Best of luck with the build Damien!


----------



## Bananapeel (Feb 21, 2013)

Oh and just searched 'soldering iron' on the bunning site and first product that came up was a soldering iron kit for $14.67
Not too bad if it's gonna do a couple of tubs.


----------



## Damiieen (Feb 21, 2013)

$60-$70?! 
I just looked on eBay and they were $15 with free shipping haha

I'll have a look at routers, we'll see what happens. 

I'll post pics when I start building in a new thread, listing everything I used and the measurements.


----------



## Damiieen (Feb 21, 2013)

That's not a bad price, might grab one haha


----------



## Damiieen (Feb 21, 2013)

Also, what wattage heat cord should I need for a temp of 35c maximum, will mostly be at 32-33c


----------



## Jacknife (Feb 21, 2013)

I run an 8watt 2m heat cord on two tubs and it can easily get to 40 degrees, thermo keeps it at 30. for 5 tubs a 15watt cord should get you the temps you need...


----------



## Bananapeel (Feb 21, 2013)

Damiieen said:


> $60-$70?!
> I just looked on eBay and they were $15 with free shipping haha
> 
> I'll have a look at routers, we'll see what happens.
> ...



Haha yeah I know they have everything so cheap on ebay but one of the thermometers i had died a few days before i was due to get the snake so couldnt order online. Oh well, i dont mind paying the $60 or so as 1 does every enclosure i will need it for. But yeah it's a hefty price compared to online haha! Best of luck! Can't wait for the thread, will be good to get some info incase I decide to build one!


----------



## Damiieen (Feb 21, 2013)

Thank you badsville! 

I can't wait to build it!


----------



## Damiieen (Mar 3, 2013)

"Perches"

What do people use?
How do you install them?

I was going to drill in from the side but I was wondering if there are any other ways?


----------



## Jungletrans (Mar 3, 2013)

what are you going to keep in them ?


----------



## Damiieen (Mar 3, 2013)

I will have 1 bhp, 1 olive, 1 bredli and a het darwin. Then hopefully a roughie.

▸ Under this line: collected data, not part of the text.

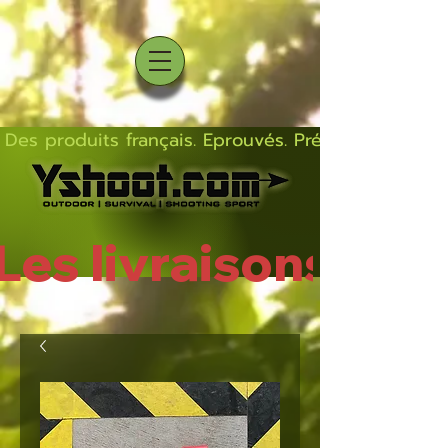
Des produits français. Eprouvés. Précis.  Solides  L
Les livraisons rep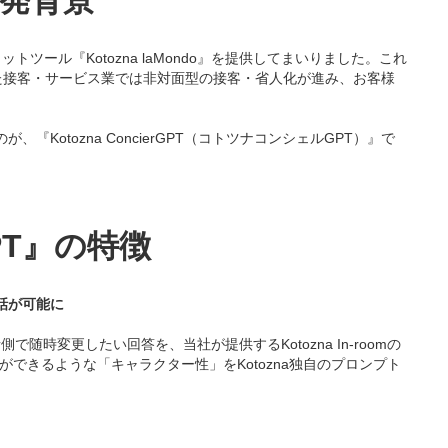
開発背景
トツール『Kotozna laMondo』を提供してまいりました。これ
た接客・サービス業では非対面型の接客・省人化が進み、お客様
otozna ConcierGPT（コトツナコンシェルGPT）』で
PT』の特徴
話が可能に
で随時変更したい回答を、当社が提供するKotozna In-roomの
きるような「キャラクター性」をKotozna独自のプロンプト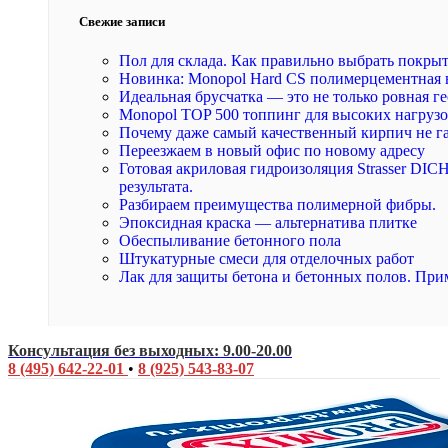
Свежие записи
Пол для склада. Как правильно выбрать покры
Новинка: Monopol Hard CS полимерцементная 
Идеальная брусчатка — это не только ровная ге
Monopol TOP 500 топпинг для высоких нагруз
Почему даже самый качественный кирпич не г
Переезжаем в новый офис по новому адресу
Готовая акриловая гидроизоляция Strasser DI
результата.
Разбираем преимущества полимерной фибры.
Эпоксидная краска — альтернатива плитке
Обеспыливание бетонного пола
Штукатурные смеси для отделочных работ
Лак для защиты бетона и бетонных полов. При
Консультация без выходных: 9.00-20.00
8 (495) 642-22-01
•
8 (925) 543-83-07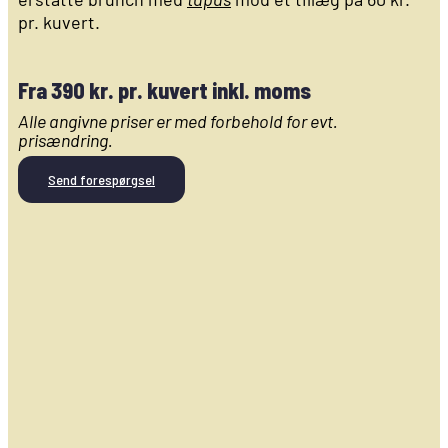
pr. kuvert.
Fra 390 kr. pr. kuvert inkl. moms
Alle angivne priser er med forbehold for evt.
prisændring.
Send forespørgsel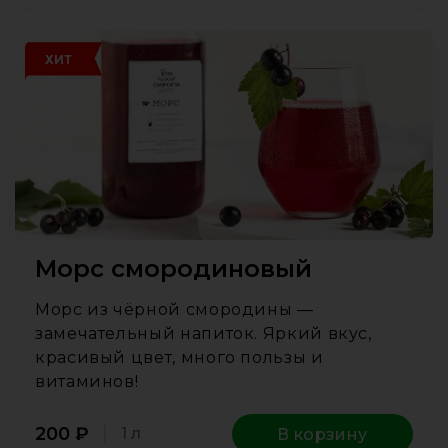
ХИТ
Морс смородиновый
Морс из чёрной смородины —
замечательный напиток. Яркий вкус,
красивый цвет, много пользы и
витаминов!
200
₽
1 л
В корзину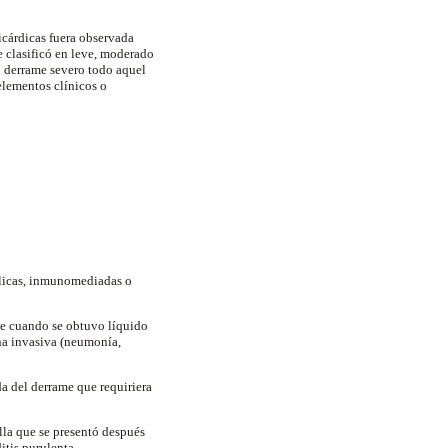
icárdicas fuera observada
e clasificó en leve, moderado
ó derrame severo todo aquel
lementos clínicos o
.
bólicas, inmunomediadas o
le cuando se obtuvo líquido
ana invasiva (neumonía,
da del derrame que requiriera
lla que se presentó después
itis purulenta.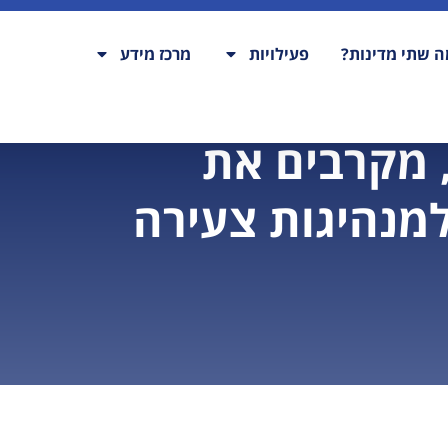
 שתי מדינות?
פעילויות
מרכז מידע
 מקרבים את
למנהיגות צעירה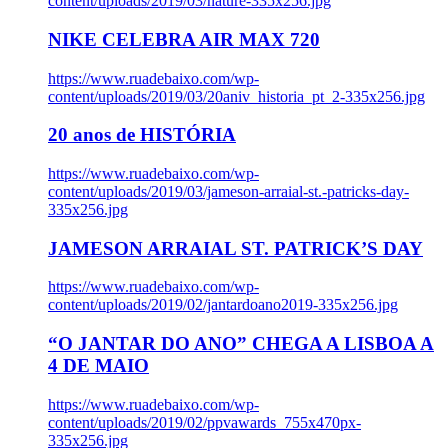
content/uploads/2019/03/nature-335x256.jpg
NIKE CELEBRA AIR MAX 720
https://www.ruadebaixo.com/wp-
content/uploads/2019/03/20aniv_historia_pt_2-335x256.jpg
20 anos de HISTÓRIA
https://www.ruadebaixo.com/wp-
content/uploads/2019/03/jameson-arraial-st.-patricks-day-
335x256.jpg
JAMESON ARRAIAL ST. PATRICK’S DAY
https://www.ruadebaixo.com/wp-
content/uploads/2019/02/jantardoano2019-335x256.jpg
“O JANTAR DO ANO” CHEGA A LISBOA A
4 DE MAIO
https://www.ruadebaixo.com/wp-
content/uploads/2019/02/ppvawards_755x470px-
335x256.jpg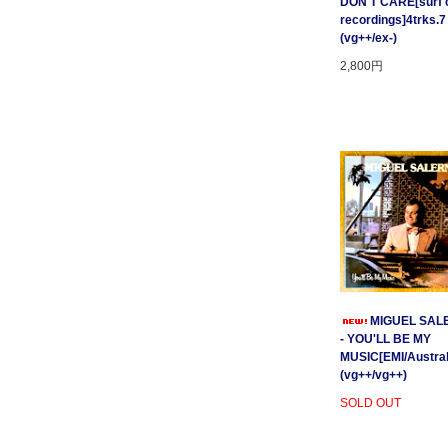
DON'T CARE[surf c
recordings]4trks.7
(vg++/ex-)
2,800円
MIGUEL SAL
- YOU'LL BE MY
MUSIC[EMI/Australi
(vg++/vg++)
SOLD OUT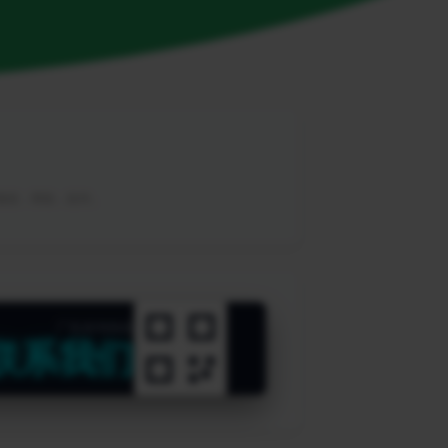
，教程，帮助，软件。
广告咨询热线
联系我们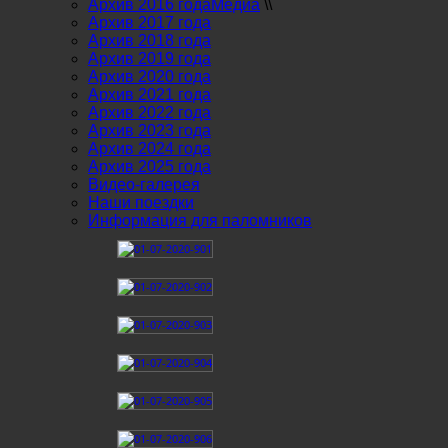
Архив 2016 года
Медиа
\\
Архив 2017 года
Архив 2018 года
Архив 2019 года
Архив 2020 года
Архив 2021 года
Архив 2022 года
Архив 2023 года
Архив 2024 года
Архив 2025 года
Видео-галерея
Наши поездки
Информация для паломников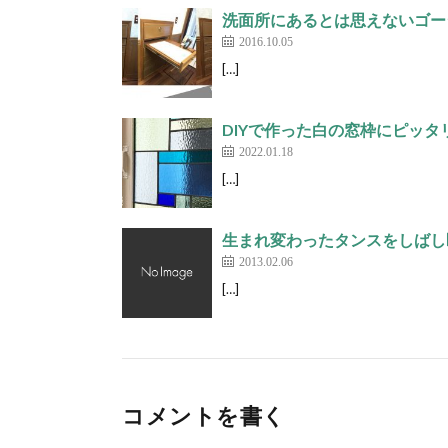
洗面所にあるとは思えないゴージ
2016.10.05
[…]
DIYで作った白の窓枠にピッタリ
2022.01.18
[…]
生まれ変わったタンスをしばし
2013.02.06
[…]
コメントを書く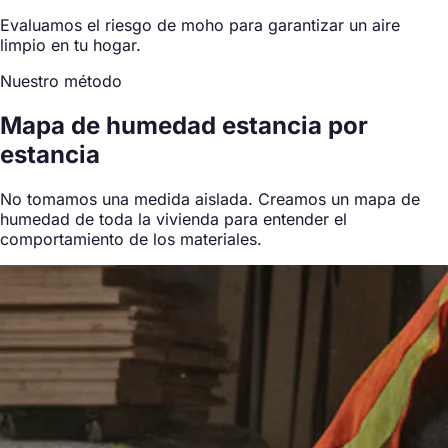
Evaluamos el riesgo de moho para garantizar un aire
limpio en tu hogar.
Nuestro método
Mapa de humedad estancia por
estancia
No tomamos una medida aislada. Creamos un mapa de
humedad de toda la vivienda para entender el
comportamiento de los materiales.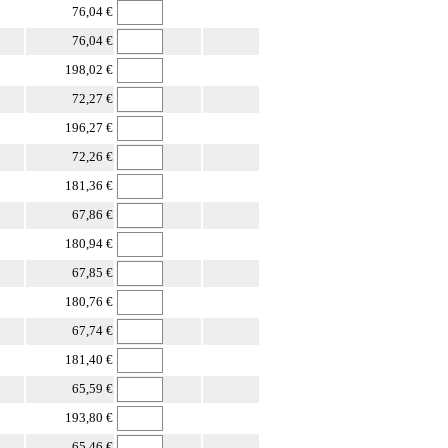
76,04 €
76,04 €
198,02 €
72,27 €
196,27 €
72,26 €
181,36 €
67,86 €
180,94 €
67,85 €
180,76 €
67,74 €
181,40 €
65,59 €
193,80 €
65,46 €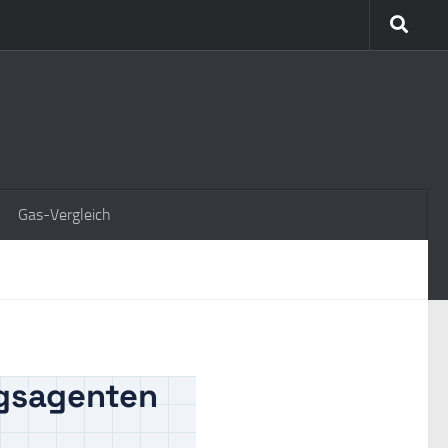
Gas-Vergleich
ngsagenten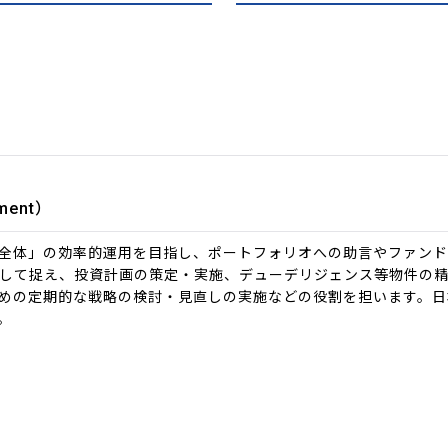
ment）
全体」の効率的運用を目指し、ポートフォリオへの助言やファンド
して捉え、投資計画の策定・実施、デューデリジェンス等物件の
めの定期的な戦略の検討・見直しの実施などの役割を担います。日
。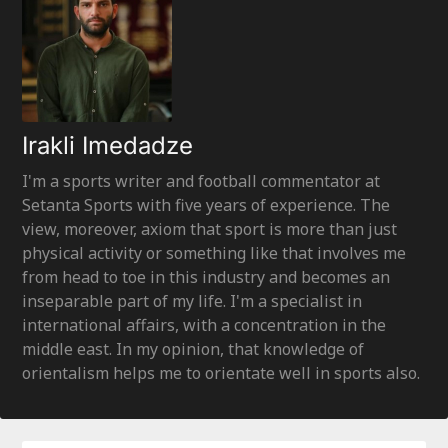
Irakli Imedadze
I'm a sports writer and football commentator at
Setanta Sports with five years of experience. The
view, moreover, axiom that sport is more than just
physical activity or something like that involves me
from head to toe in this industry and becomes an
inseparable part of my life. I'm a specialist in
international affairs, with a concentration in the
middle east. In my opinion, that knowledge of
orientalism helps me to orientate well in sports also.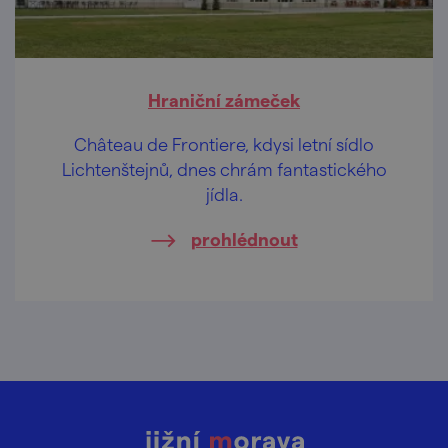
Hraniční zámeček
Château de Frontiere, kdysi letní sídlo
Lichtenštejnů, dnes chrám fantastického
jídla.
prohlédnout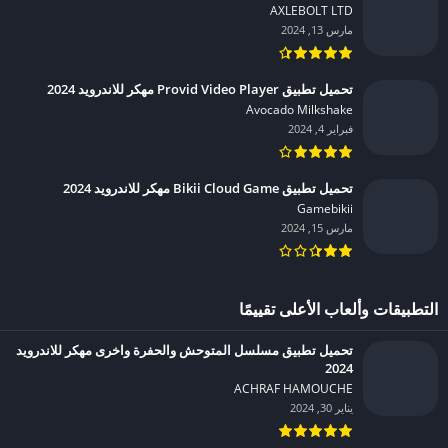
AXLEBOLT LTD‏
مارس 13, 2024
تحميل تطبيق Provid Video Player مهكر للاندرويد 2024
Avocado Milkshake‏
فبراير 4, 2024
تحميل تطبيق Bikii Cloud Game مهكر للاندرويد 2024
Gamebikii‏
مارس 15, 2024
التطبيقات وألعاب الأعلى تقييمًا
تحميل تطبيق مسلسل المتوحش والحفرة واخرى مهكر للاندرويد
2024
ACHRAF HAMOUCHE‏
يناير 30, 2024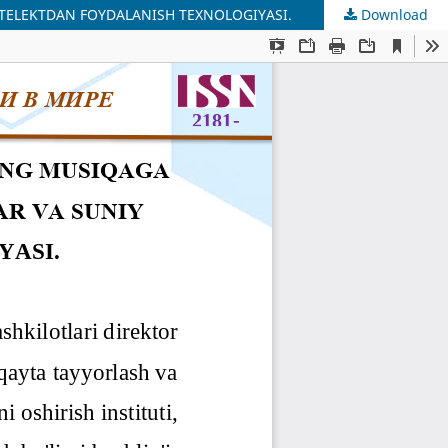
TELEKTDAN FOYDALANISH TEXNOLOGIYASI.
Download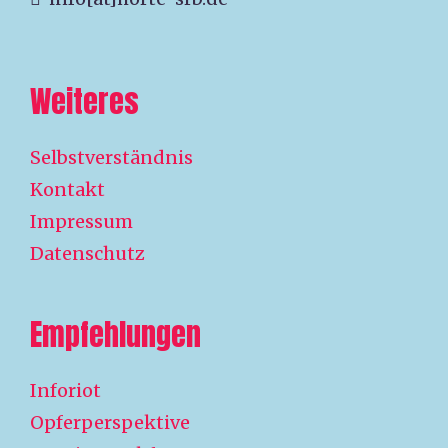
Weiteres
Selbstverständnis
Kontakt
Impressum
Datenschutz
Empfehlungen
Inforiot
Opferperspektive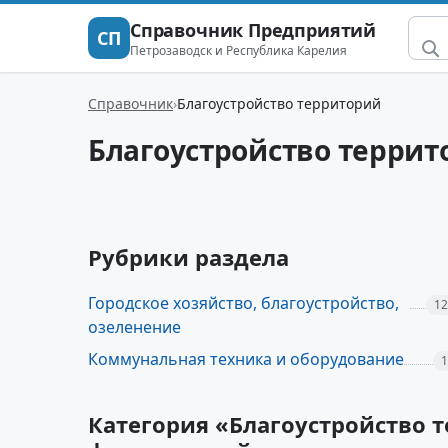
Справочник Предприятий
СП
Петрозаводск и Республика Карелия
Справочник
Благоустройство территорий
Благоустройство террит
Рубрики раздела
Городское хозяйство, благоустройство,
12
озеленение
Коммунальная техника и оборудование
1
Категория «Благоустройство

I know the bhp and olive won't use the perch but I just want it in there if I decide to use them for another snake along the way. If I drill them in I can just un screw them I guess.


----------



## Madders (Mar 3, 2013)

This thread is great. I've got no idea about any of your questions but I intend to build my own rack soon so ill comment and make it easier to find  hope your build goes well!


----------



## RSPcrazy (Mar 3, 2013)

Damiieen said:


> I will have 1 bhp, 1 olive, 1 bredli and a het darwin. Then hopefully a roughie.
> 
> I know the bhp and olive won't use the perch but I just want it in there if I decide to use them for another snake along the way. If I drill them in I can just un screw them I guess.



Why would you think the olive won't use the sticks? Olives are big climbers, mine spend around 80% of there time on there sticks.

I screw the sticks into my tubs.


----------



## reptalica (Mar 3, 2013)

Bananapeel said:


> Oh and just searched 'soldering iron' on the bunning site and first product that came up was a soldering iron kit for $14.67
> Not too bad if it's gonna do a couple of tubs.



Should do more than a couple of jobs. Soldering irons are just one of those tools that just keep going.............and going. No moving parts.

Zoo-Med's are $49 at Amazing Amazon.


----------



## Jacknife (Mar 9, 2013)

I use two pieces of 9mm dowell diagonally like an X about 50mm from the top of the tub


----------